Brunnenbau in Südafrika
Geblieben ist sie trotzdem – und weiterhin ist sie aktiv: mit der von ihr gegründeten Hilfsorganisation "Izulu Water". "Ich habe Menschen gesehen, die riesige Wasserfässer über die Straßen rollen, Frauen und sogar Kinder", erklärt Yasmine Hémès. "Ich war schockiert, als ich hörte, dass sie diese über Kilometer transportieren müssen. Es gibt keinerlei Wasserinfrastruktur. Die Region zählt zu den ärmsten Gegenden des Landes."
Mit Spenden versucht sie vor Ort Hilfe zu leisten und Brunnen anzulegen. Bislang konnten bereits 24 sogenannte Borholes geschaffen werden – 7.000 Menschen haben dadurch Zugriff auf Wasser. Viel Hilfe erhält sie aus ihrer Heimatgemeinde, wie sie verrät, auch von oberster Stelle. "Bürgermeister Georges Engel hat mich schon immer unterstützt."

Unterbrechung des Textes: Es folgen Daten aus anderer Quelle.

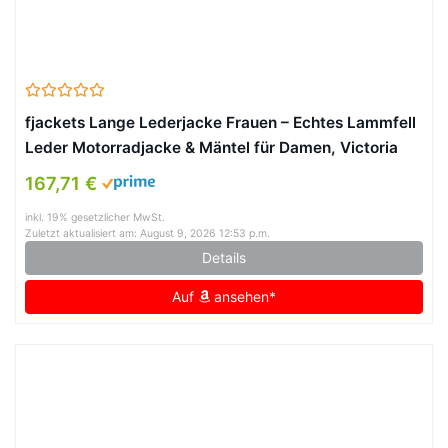
fjackets Lange Lederjacke Frauen – Echtes Lammfell
Leder Motorradjacke & Mäntel für Damen, Victoria
Brown, L
167,71 €
inkl. 19% gesetzlicher MwSt.
Zuletzt aktualisiert am: August 9, 2026 12:53 p.m.
Details
Auf
ansehen*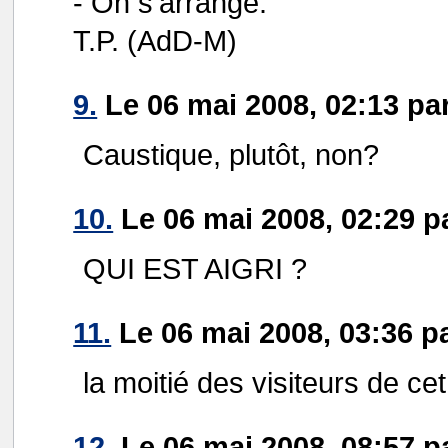
- On s'arrange.
T.P. (AdD-M)
9.
Le 06 mai 2008, 02:13 par
Caustique, plutôt, non?
10.
Le 06 mai 2008, 02:29 p
QUI EST AIGRI ?
11.
Le 06 mai 2008, 03:36 pa
la moitié des visiteurs de cet
12.
Le 06 mai 2008, 08:57 p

Das Problem ist: Die Menschen haben überhaupt keine Angst vor dem Virus.
Yasmine Hémès
Der vor rund einer Woche verhängte Lockdown und die Reaktion ihres Freundes Boris haben bei Yasmine Hémès zu einer weiteren Frage geführt: Wie kann ich den Menschen vor Ort helfen, die Zeit zu überstehen und dabei vor allem den Hunger zu stillen? "Die Menschen müssen zu Hause bleiben, ohne Arbeit, ohne Lohn", so die Aktivistin. "Sie haben kein Geld, um sich Vorräte anzulegen. Wir brauchen Spenden, damit die Leute hier nicht verhungern."
Dies verhindern sollen Essenspakete: Eine sogenannte Combo besteht aus 25 Kilo Maismehl sowie Milch, Öl, Bohnen, Gewürzen und Suppe. "Das Paket kostet 218 Rand, rund elf Euro, und reicht für drei Wochen für vier Menschen."
"So vielen wie möglich helfen"
Die Gemeinde zählt rund 8.900 Einwohner. Bislang hat Yasmine Hémès etwa 900 Anfragen erhalten. "Die Menschen stehen täglich vor meiner Tür und die Liste wird länger und länger. Wir wollen so vielen helfen wie möglich." Bislang konnte man rund 870 Combos erwerben, die Verteilung laufe langsam an. "Auch, weil der Hunger erst in ein, zwei Wochen so richtig einsetzen wird." Zu jeder Combo gibt es einen Zettel, in dem die Menschen mehr über das Corona-Virus erfahren – und über den Schutz vor diesem.
Wirklich angekommen ist das Virus in den Köpfen jedoch noch nicht, wie Yasmine Hémès berichtet. "Das Problem ist: Die Menschen haben überhaupt keine Angst vor dem Virus", so die Luxemburgerin. "Wenn sie hier bei mir am Tor stehen und sich auf die Listen für die Essenspakete eintragen, erkläre ich ihnen, wie wichtig zwei Meter Abstand sind. Die Leute sind wirklich lieb und machen das auch – nach zwei Minuten ist aber alles vergessen."
Ein Grund für den unbedarften Umgang mit dem Thema sei fehlende Aufklärung. "Fast niemand hat Internet, die Menschen haben nur alte Telefone, die nächste Stadt ist weit entfernt", erklärt sie. "Alle sind dankbar, nett und sehr geduldig – aber leider auch total unwissend." Um zur Aufklärung beizutragen, ist Yasmine Hémès bereits selbst aktiv geworden: Schon Tage vor dem Lockdown hat sie 840 Seifenstücke gekauft und den Menschen damit vermittelt, wie wichtig Händewaschen ist.
Das nächstgelegene Krankenhaus befindet sich in Mseleni, rund 40 Kilometer entfernt. Dessen Ausstattung kann nicht annähernd mit der von hiesigen Kliniken mithalten. Kaum auszudenken, was passieren würde, wenn sich in der Region viele Menschen mit dem Corona-Virus anstecken würden.